With the fear of sandworms came other realistic fears that once took a backseat in my kid-mind: abandonment, strangers unknowingly kicking sand in my eyes, children tripping over my exposed head, getting stuck, the tide coming in, flash tsunamis, David Hasselhoff running past me. The possibilities are endless.
“Here’s a sandwich Billy. Now just open the package and…Billy, do you have sand on your hands? Wait, now the sandwich has sand on…don’t put that in your mouth, what are you- BILLYSTOPEATINGTHESANDWICH!!!”
Perhaps I have just become more observant over the years but lately at the beach, it seems like there is sand on everything (besides, you know, the ground) and it’s starting to drive me crazy. Hands, shirts, sandwiches sitting in sealed plastic baggies. In fact, you could put a slice of cheese in an airtight, multi-layered package and probably still find a grain of sand inside upon cracking it open. As a result, I can no longer enjoy eating on the beach in fear that I will consume one of these salty pebbles on accident, which will happen, I assure you. I understand that this shouldn’t be such a big deal and that my beach trips are twice as inconvenient without food around but I once saw this kid on a TV show eat sand and then worms ended up in his eye so I’m not taking any chances, okay?
If you’ve ever wanted to experience the Titanic (maybe you’re a thrill seeker, I don’t know), just head over to the nearest New England beach and jump in the water. There has to be some sort of conspiracy going on because I don’t remember the water ever being as cold as it feels to me now. In addition, my awareness of dangerous marine life has become heightened in recent years as a result of watching too many Syfy channel original movie marathons. (Ones that were particularly detrimental to my mental health: Jaws, Sharktopus, Dinocroc, every Lake Placid and Frankenfish.) As if those weren’t enough to do me in, National Geographic also aired weekly specials for a brief period of time highlighting real deadly ocean dwellers, thus building up my mental anthology of sea-critters-that-can-kill-me and keeping me out of the water for eternity and beyond.

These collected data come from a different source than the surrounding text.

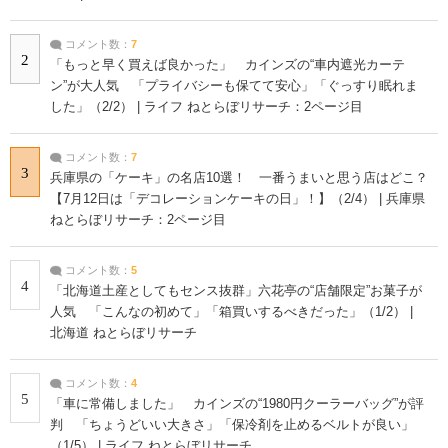
コメント数：
7
2
「もっと早く買えば良かった」 カインズの“車内遮光カーテ
ン”が大人気 「プライバシーも保てて安心」「ぐっすり眠れま
した」（2/2） | ライフ ねとらぼリサーチ：2ページ目
コメント数：
7
3
兵庫県の「ケーキ」の名店10選！ 一番うまいと思う店はどこ？
【7月12日は「デコレーションケーキの日」！】（2/4） | 兵庫県
ねとらぼリサーチ：2ページ目
コメント数：
5
4
「北海道土産としてもセンス抜群」六花亭の“店舗限定”お菓子が
人気 「こんなの初めて」「箱買いするべきだった」（1/2） |
北海道 ねとらぼリサーチ
コメント数：
4
5
「車に常備しました」 カインズの“1980円クーラーバッグ”が評
判 「ちょうどいい大きさ」「保冷剤を止めるベルトが良い」
（1/5） | ライフ ねとらぼリサーチ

To a child: Let’s go make a castle with a moat and a wall lined with shells for extra defense and let’s put a flag on top and have a drawbridge with a crab guarding the gate!
To an adult: Let’s sit in mud and drip mud on mud and mold it into a fancy cylindrical shape until the water comes and wipes it away and covers me with… more…mud…
Sandcastles are magical. In fact, if I didn’t have to sit in a puddle of sand and rocks in order to make them, I’d probably create my own sand-based summer house. But when you finish constructing the castle masterpiece and there is sand clinging to every square inch of skin and the only way to remove it is by going in the water (see previous sub-section for why this is not an option), it is entirely not worth it.
I can’t pinpoint the exact moment that I turned from beach lover to loather because it didn’t happen in an instant. Rather, my aversion to this summer setting happened over time, growing stronger as my maturing mind began to eliminate the desire for sandcastles and boogie boarding. Now, beach trips involve nothing more than reading cheesy summer romances and tanning (both of which are mentally and physically discomforting) and holding onto a time when sharks stayed in gummy packets, sand only held buried treasure and ignorance (of underwater creatures, at least) was truly bliss.